Reports of a lack of efficacy of most of the anthelmintic compounds for ruminants associated with the long time necessity for creating new molecules have stressed the urgency to adopt alternative methods to control gastrointestinal parasites infection, such as pasture management and decontamination of grazing areas strategies [8, 25]. Particularly, this last strategy is one of the most employed in the state of Rio Grande do Sul, in grazing areas different animal species as horses, cattle, and sheep are pastured in the same areas, which provide decontamination of the grazing areas based on the specificity of gastrointestinal nematodes [36]. Studies have demonstrated promising results from this kind of practice; in this context, Marley et al. [23] have found better results on the development of lambs that were kept on the same area than adult cattle. On the other hand, some studies as have demonstrated the possibility of crossed infections with some important nematodes as Haemonchus contortus, Haemonchus placei, and Cooperia spp. due to this kind of practice [27, 31].

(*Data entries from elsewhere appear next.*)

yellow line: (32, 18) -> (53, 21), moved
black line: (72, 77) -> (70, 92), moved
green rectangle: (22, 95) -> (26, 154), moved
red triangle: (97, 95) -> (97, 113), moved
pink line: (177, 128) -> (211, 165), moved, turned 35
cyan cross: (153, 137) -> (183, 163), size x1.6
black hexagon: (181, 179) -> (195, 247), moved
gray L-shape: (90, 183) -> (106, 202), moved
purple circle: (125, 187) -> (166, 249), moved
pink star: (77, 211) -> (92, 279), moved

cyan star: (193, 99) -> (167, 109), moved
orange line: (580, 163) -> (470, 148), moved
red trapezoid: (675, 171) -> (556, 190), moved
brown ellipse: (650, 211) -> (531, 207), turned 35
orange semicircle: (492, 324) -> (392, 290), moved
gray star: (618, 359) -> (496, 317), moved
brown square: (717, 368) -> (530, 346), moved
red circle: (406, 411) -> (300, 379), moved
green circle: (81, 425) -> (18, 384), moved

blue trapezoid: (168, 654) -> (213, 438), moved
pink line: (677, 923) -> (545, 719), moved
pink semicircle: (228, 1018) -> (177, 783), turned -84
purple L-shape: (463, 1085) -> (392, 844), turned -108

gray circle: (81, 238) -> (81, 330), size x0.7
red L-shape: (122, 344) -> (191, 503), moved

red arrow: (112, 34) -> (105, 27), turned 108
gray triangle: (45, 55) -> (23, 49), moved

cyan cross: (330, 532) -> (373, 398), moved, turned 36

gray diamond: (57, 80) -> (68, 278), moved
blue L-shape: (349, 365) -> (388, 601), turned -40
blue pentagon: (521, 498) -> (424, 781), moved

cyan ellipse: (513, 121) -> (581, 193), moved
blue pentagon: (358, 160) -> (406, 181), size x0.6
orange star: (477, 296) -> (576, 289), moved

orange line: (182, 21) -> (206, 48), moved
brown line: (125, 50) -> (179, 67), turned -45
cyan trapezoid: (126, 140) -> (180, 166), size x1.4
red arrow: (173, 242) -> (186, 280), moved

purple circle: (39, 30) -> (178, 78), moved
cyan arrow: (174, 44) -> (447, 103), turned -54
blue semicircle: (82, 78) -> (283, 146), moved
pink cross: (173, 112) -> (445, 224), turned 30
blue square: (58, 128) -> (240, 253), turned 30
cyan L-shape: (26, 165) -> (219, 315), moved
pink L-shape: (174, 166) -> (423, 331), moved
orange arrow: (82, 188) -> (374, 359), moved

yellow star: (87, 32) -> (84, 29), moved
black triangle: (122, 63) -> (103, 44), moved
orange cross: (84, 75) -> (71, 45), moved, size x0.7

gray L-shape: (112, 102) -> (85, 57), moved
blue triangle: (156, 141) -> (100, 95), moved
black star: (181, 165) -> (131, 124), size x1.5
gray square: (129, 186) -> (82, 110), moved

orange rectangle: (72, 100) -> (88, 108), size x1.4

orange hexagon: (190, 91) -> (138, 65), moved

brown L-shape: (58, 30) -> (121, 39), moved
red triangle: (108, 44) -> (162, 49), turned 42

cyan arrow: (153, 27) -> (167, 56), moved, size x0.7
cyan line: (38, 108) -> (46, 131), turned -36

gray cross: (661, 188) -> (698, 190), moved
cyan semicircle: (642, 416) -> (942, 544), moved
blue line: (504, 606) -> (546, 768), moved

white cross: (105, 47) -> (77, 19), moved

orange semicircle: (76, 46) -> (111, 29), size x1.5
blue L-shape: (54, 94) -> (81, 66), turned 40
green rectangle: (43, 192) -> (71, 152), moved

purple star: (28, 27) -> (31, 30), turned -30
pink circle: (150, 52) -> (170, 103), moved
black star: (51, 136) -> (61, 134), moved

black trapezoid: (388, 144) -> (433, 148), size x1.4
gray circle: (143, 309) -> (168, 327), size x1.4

Therefore, the aims of this study were to evaluate the nematode populations affecting cattle and sheep that share grazing areas before and after treatment with different anthelmintic compounds and investigate the efficacy of the anthelmintic treatment in these two species of ruminants in naturally infected animals at farms in the state of Rio Grande do Sul, Brazil. In addition, groups of cattle and sheep treated with a benzimidazole were investigated for the presence of co-infections by Haemonchus species.
Materials and methods
Animals and farms
The present study was performed on seven farms located in seven counties of the Rio Grande do Sul state in southern Brazil: São Gabriel, São Martinho da Serra, Dilermando de Aguiar, Bagé, Capão do Cipó, São Francisco de Assis, and Santa Maria. Farms and herds were selected based on previous consent by the farms and by the extensive system used to raise both cattle and sheep. Also, the following technical criteria were considered: the presence of 42–60 (or more) calves and sheep per farm with counts of ≥ 200 eggs per gram of feces (EPG); availability of Bos taurus/Bos indicus crossbred calves and lambs of any breed aging from 6 to 9 months; the absence of anthelmintic treatment for both species for 60 days before the experimental period; and areas grazed simultaneously by these species on each farm. Initially, all animals that met these criteria were included in the study; therefore, animals with fewer than 200 EPG before treatment were excluded. Animals were kept in the same grazing area before and during the study on each farm. The use of animals was approved by Committee of Ethics in Animal Experimentation of the Federal University of Santa Maria under protocol no. 7650140817.
Anthelmintic treatment
Six commercially available anthelmintic compounds were used to perform the efficacy tests on each farm. These compounds were administered by a veterinarian participant of the study following the manufacturer’s recommendations: ivermectin 1% (200 mcg/kg, subcutaneous, Ivomec, Merial), doramectin 1% (200 mcg/kg, subcutaneous, Dectomax, Zoetis), moxidectin 1% (200 mcg/kg, subcutaneous, Cydectin, Zoetis), levamisole 7.5% (3.75 mg/kg, subcutaneous, Ripercol L, Zoetis), albendazole 15% (3.4 mg/kg, subcutaneous, Agebendazol, Agener União), and closantel 10% (10 mg/kg, oral, Diantel, HIPRA). The oral treatments were performed without fasting.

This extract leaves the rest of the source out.